Supplied records: Begin

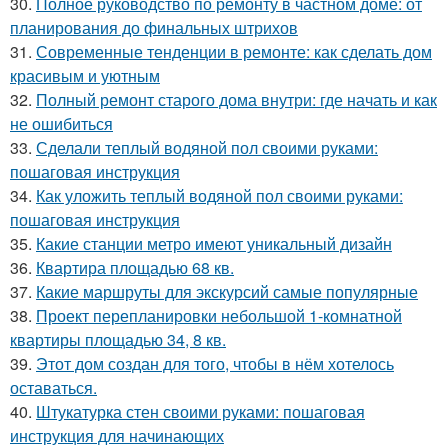
30.
Полное руководство по ремонту в частном доме: от
планирования до финальных штрихов
31.
Современные тенденции в ремонте: как сделать дом
красивым и уютным
32.
Полный ремонт старого дома внутри: где начать и как
не ошибиться
33.
Сделали теплый водяной пол своими руками:
пошаговая инструкция
34.
Как уложить теплый водяной пол своими руками:
пошаговая инструкция
35.
Какие станции метро имеют уникальный дизайн
36.
Квартира площадью 68 кв.
37.
Какие маршруты для экскурсий самые популярные
38.
Проект перепланировки небольшой 1-комнатной
квартиры площадью 34, 8 кв.
39.
Этот дом создан для того, чтобы в нём хотелось
оставаться.
40.
Штукатурка стен своими руками: пошаговая
инструкция для начинающих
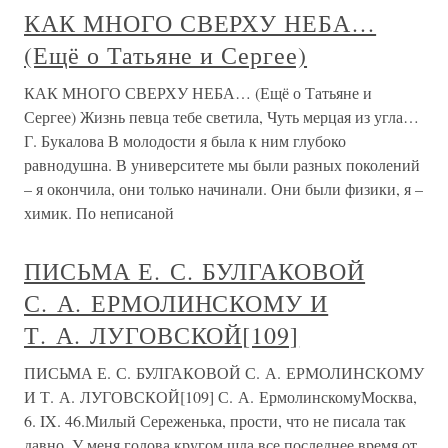
КАК МНОГО СВЕРХУ НЕБА…
(Ещё о Татьяне и Сергее)
КАК МНОГО СВЕРХУ НЕБА… (Ещё о Татьяне и
Сергее) Жизнь певца тебе светила, Чуть мерцая из угла…
Г. Букалова В молодости я была к ним глубоко
равнодушна. В университете мы были разных поколений
– я окончила, они только начинали. Они были физики, я –
химик. По неписаной
ПИСЬМА Е. С. БУЛГАКОВОЙ
С. А. ЕРМОЛИНСКОМУ И
Т. А. ЛУГОВСКОЙ[109]
ПИСЬМА Е. С. БУЛГАКОВОЙ С. А. ЕРМОЛИНСКОМУ
И Т. А. ЛУГОВСКОЙ[109] С. А. ЕрмолинскомуМосква,
6. IX. 46.Милый Сереженька, прости, что не писала так
давно. У меня голова кругом шла все последнее время от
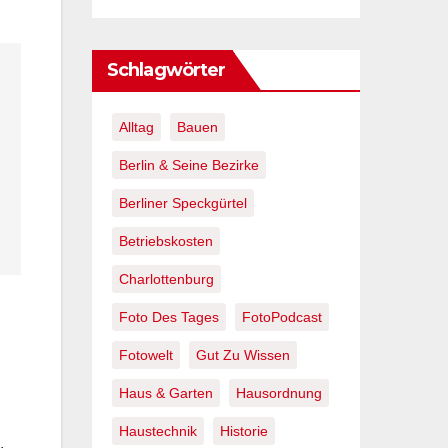
Schlagwörter
Alltag
Bauen
Berlin & Seine Bezirke
Berliner Speckgürtel
Betriebskosten
Charlottenburg
Foto Des Tages
FotoPodcast
Fotowelt
Gut Zu Wissen
Haus & Garten
Hausordnung
Haustechnik
Historie
.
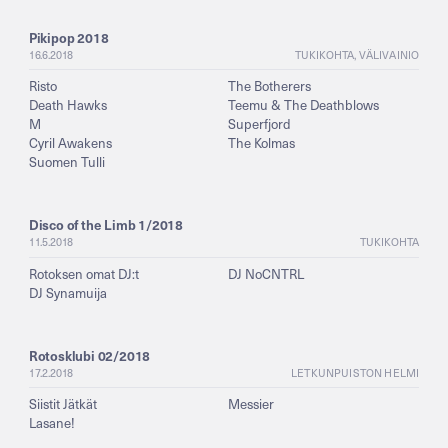
Pikipop 2018
16.6.2018
TUKIKOHTA, VÄLIVAINIO
Risto
The Botherers
Death Hawks
Teemu & The Deathblows
M
Superfjord
Cyril Awakens
The Kolmas
Suomen Tulli
Disco of the Limb 1/2018
11.5.2018
TUKIKOHTA
Rotoksen omat DJ:t
DJ NoCNTRL
DJ Synamuija
Rotosklubi 02/2018
17.2.2018
LETKUNPUISTON HELMI
Siistit Jätkät
Messier
Lasane!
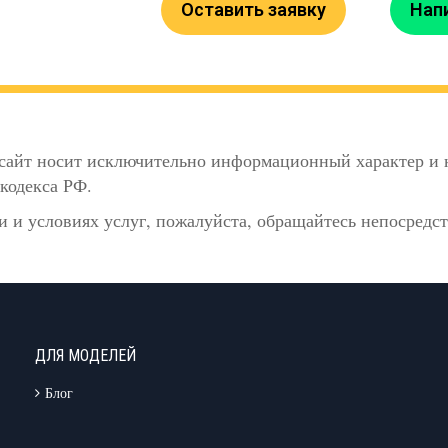
Оставить заявку
Нап
сайт носит исключительно информационный характер и н
кодекса РФ.
 и условиях услуг, пожалуйста, обращайтесь непосредс
ДЛЯ МОДЕЛЕЙ
Блог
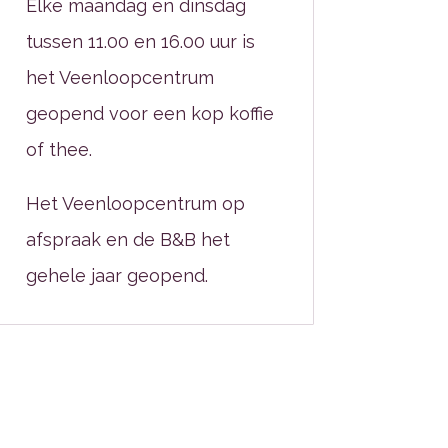
Elke maandag en dinsdag
tussen 11.00 en 16.00 uur is
het Veenloopcentrum
geopend voor een kop koffie
of thee.
Het Veenloopcentrum op
afspraak en de B&B het
gehele jaar geopend.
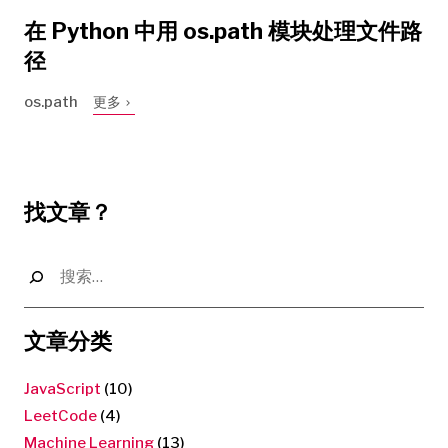
在 Python 中用 os.path 模块处理文件路
径
os.path
更多
找文章？
搜
索：
文章分类
JavaScript
(10)
LeetCode
(4)
Machine Learning
(13)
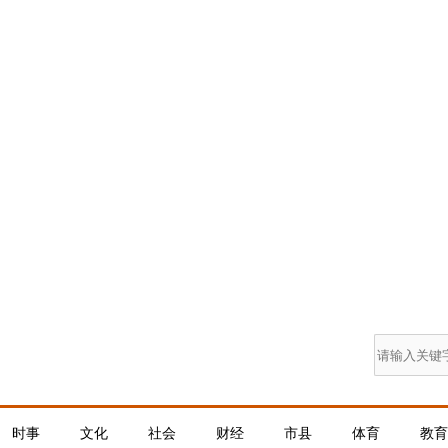
时事
文化
社会
财经
市县
体育
教育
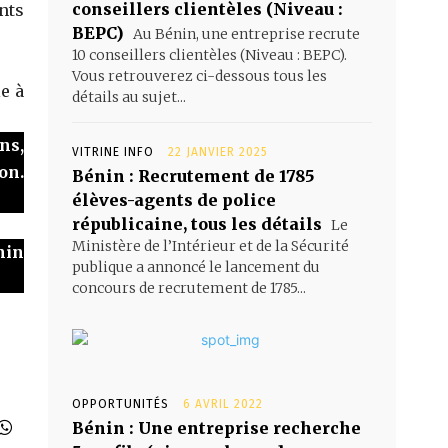
conseillers clientèles (Niveau :
nts
BEPC)
Au Bénin, une entreprise recrute
10 conseillers clientèles (Niveau : BEPC).
Vous retrouverez ci-dessous tous les
le à
détails au sujet...
ns,
VITRINE INFO
22 JANVIER 2025
on.
Bénin : Recrutement de 1785
élèves-agents de police
républicaine, tous les détails
Le
Ministère de l’Intérieur et de la Sécurité
nin
publique a annoncé le lancement du
concours de recrutement de 1785...
OPPORTUNITÉS
6 AVRIL 2022
Bénin : Une entreprise recherche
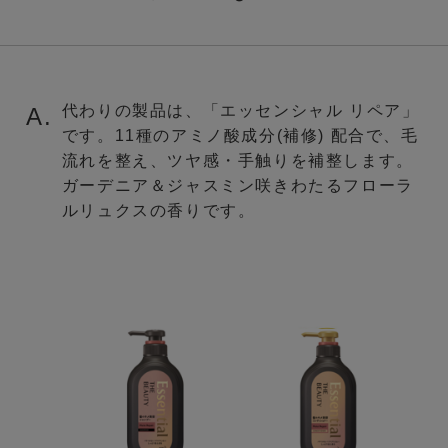
代わりの製品は、「エッセンシャル リペア」
A.
です。11種のアミノ酸成分(補修) 配合で、毛
流れを整え、ツヤ感・手触りを補整します。
ガーデニア＆ジャスミン咲きわたるフローラ
ルリュクスの香りです。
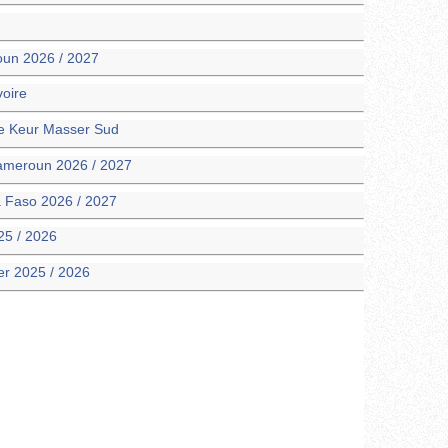
oun 2026 / 2027
oire
de Keur Masser Sud
ameroun 2026 / 2027
a Faso 2026 / 2027
25 / 2026
er 2025 / 2026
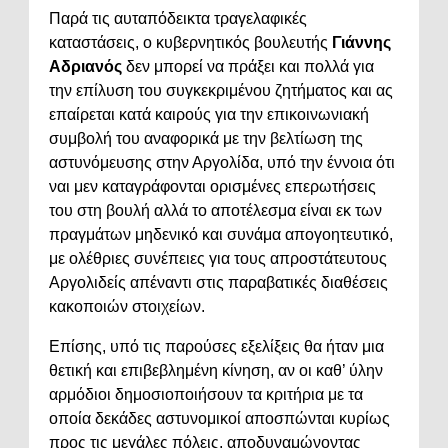
Παρά τις αυταπόδεικτα τραγελαφικές
καταστάσεις, ο κυβερνητικός βουλευτής
Γιάννης
Αδριανός
δεν μπορεί να πράξει και πολλά για
την επίλυση του συγκεκριμένου ζητήματος και ας
επαίρεται κατά καιρούς για την επικοινωνιακή
συμβολή του αναφορικά με την βελτίωση της
αστυνόμευσης στην Αργολίδα, υπό την έννοια ότι
ναι μεν καταγράφονται ορισμένες επερωτήσεις
του στη βουλή αλλά το αποτέλεσμα είναι εκ των
πραγμάτων μηδενικό και συνάμα απογοητευτικό,
με ολέθριες συνέπειες για τους απροστάτευτους
Αργολιδείς απέναντι στις παραβατικές διαθέσεις
κακοποιών στοιχείων.
Επίσης, υπό τις παρούσες εξελίξεις θα ήταν μια
θετική και επιβεβλημένη κίνηση, αν οι καθ’ ύλην
αρμόδιοι δημοσιοποιήσουν τα κριτήρια με τα
οποία δεκάδες αστυνομικοί αποσπώνται κυρίως
προς τις μεγάλες πόλεις, αποδυναμώνοντας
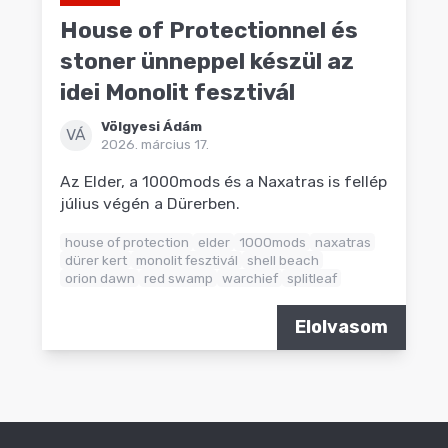
House of Protectionnel és
stoner ünneppel készül az
idei Monolit fesztivál
Völgyesi Ádám
VÁ
2026. március 17.
Az Elder, a 1000mods és a Naxatras is fellép
július végén a Dürerben.
house of protection
elder
1000mods
naxatras
dürer kert
monolit fesztivál
shell beach
orion dawn
red swamp
warchief
splitleaf
Elolvasom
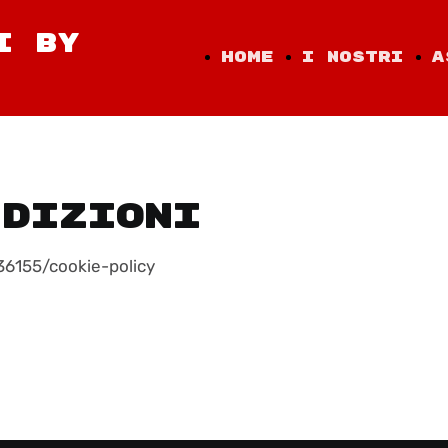
I BY
Home
I nostri
A
Page
modelli
ndizioni
36155/cookie-policy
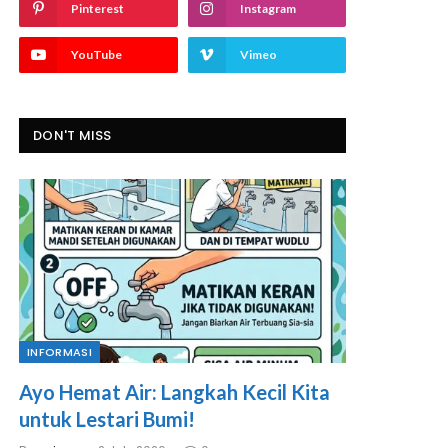
Pinterest
Instagram
YouTube
Vimeo
DON'T MISS
INFORMASI
Ayo Hemat Air: Langkah Kecil Kita
untuk Lestari Bumi!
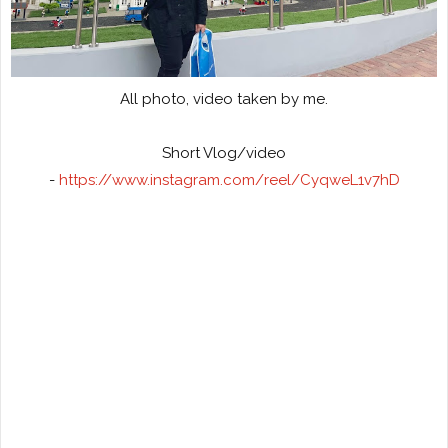
All photo, video taken by me.
Short Vlog/video
-
https://www.instagram.com/reel/CyqweL1v7hD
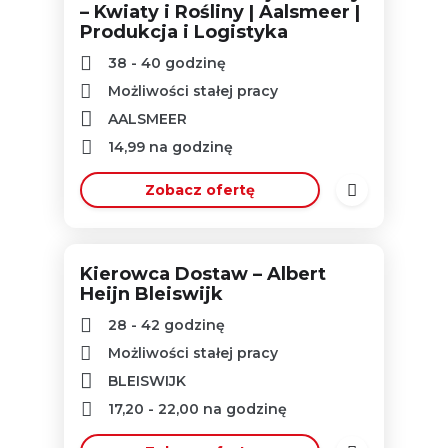
– Kwiaty i Rośliny | Aalsmeer |
Produkcja i Logistyka
38 - 40 godzinę
Możliwości stałej pracy
AALSMEER
14,99
na godzinę
Zobacz ofertę
Kierowca Dostaw – Albert
Heijn Bleiswijk
28 - 42 godzinę
Możliwości stałej pracy
BLEISWIJK
17,20
-
22,00
na godzinę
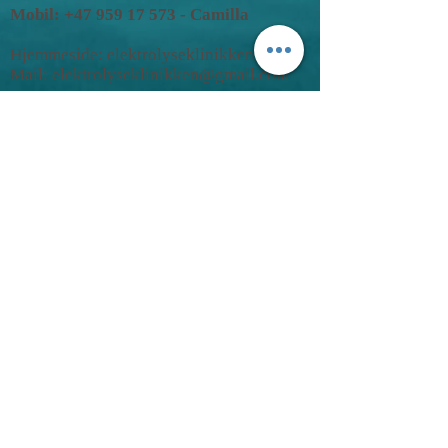
Mobil: +47 959 17 573 - Camilla
Hjemmeside: elektrolyseklinikken.no
Mail:
elektrolyseklinikken@gmail.com
Elektrolyseklinikken
Orgnr.
923993959
Åpningstider:
Mandag: 11-19
Tirsdag: 11-19
Onsdag: 11-19
Torsdag: 11-19
Fredag: 11-19
Lørdag: på forespørsel
Stengt:
Søndag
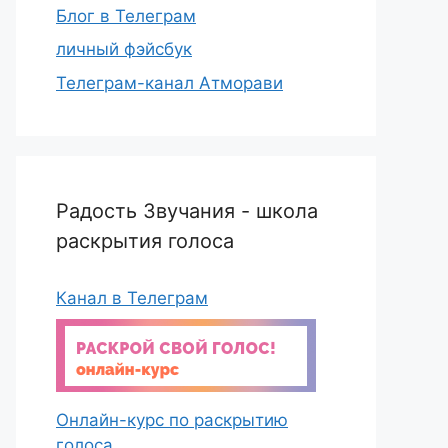
Блог в Телеграм
личный фэйсбук
Телеграм-канал Атморави
Радость Звучания - школа
раскрытия голоса
Канал в Телеграм
Онлайн-курс по раскрытию
голоса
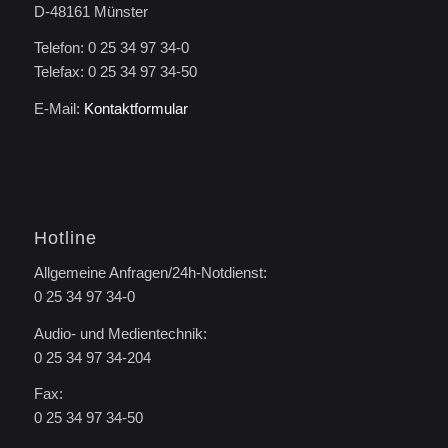
D-48161 Münster
Telefon: 0 25 34 97 34-0
Telefax: 0 25 34 97 34-50
E-Mail:
Kontaktformular
Hotline
Allgemeine Anfragen/24h-Notdienst:
0 25 34 97 34-0
Audio- und Medientechnik:
0 25 34 97 34-204
Fax:
0 25 34 97 34-50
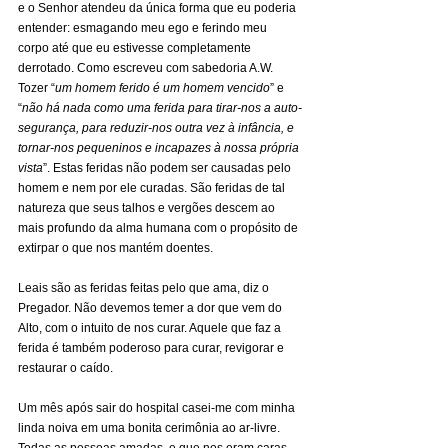
e o Senhor atendeu da única forma que eu poderia 
entender: esmagando meu ego e ferindo meu 
corpo até que eu estivesse completamente 
derrotado. Como escreveu com sabedoria A.W. 
Tozer “
um homem ferido é um homem vencido
” e 
“
não há nada como uma ferida para tirar-nos a auto-
segurança, para reduzir-nos outra vez à infância, e 
tornar-nos pequeninos e incapazes à nossa própria 
vista
”. Estas feridas não podem ser causadas pelo 
homem e nem por ele curadas. São feridas de tal 
natureza que seus talhos e vergões descem ao 
mais profundo da alma humana com o propósito de 
extirpar o que nos mantém doentes.
Leais são as feridas feitas pelo que ama, diz o 
Pregador. Não devemos temer a dor que vem do 
Alto, com o intuito de nos curar. Aquele que faz a 
ferida é também poderoso para curar, revigorar e 
restaurar o caído.
Um mês após sair do hospital casei-me com minha 
linda noiva em uma bonita cerimônia ao ar-livre.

Supplied records: End

Exercise goal – Above are the records; print exactly the lines from the line with "πραγμάτων μηδενικό και" to the line with "οποία δεκάδες αστυνομικοί αποσπώνται κυρίως", including both, and nothing else.

Answer to the problem –
πραγμάτων μηδενικό και συνάμα απογοητευτικό,
με ολέθριες συνέπειες για τους απροστάτευτους
Αργολιδείς απέναντι στις παραβατικές διαθέσεις
κακοποιών στοιχείων.
Επίσης, υπό τις παρούσες εξελίξεις θα ήταν μια
θετική και επιβεβλημένη κίνηση, αν οι καθ’ ύλην
αρμόδιοι δημοσιοποιήσουν τα κριτήρια με τα
οποία δεκάδες αστυνομικοί αποσπώνται κυρίως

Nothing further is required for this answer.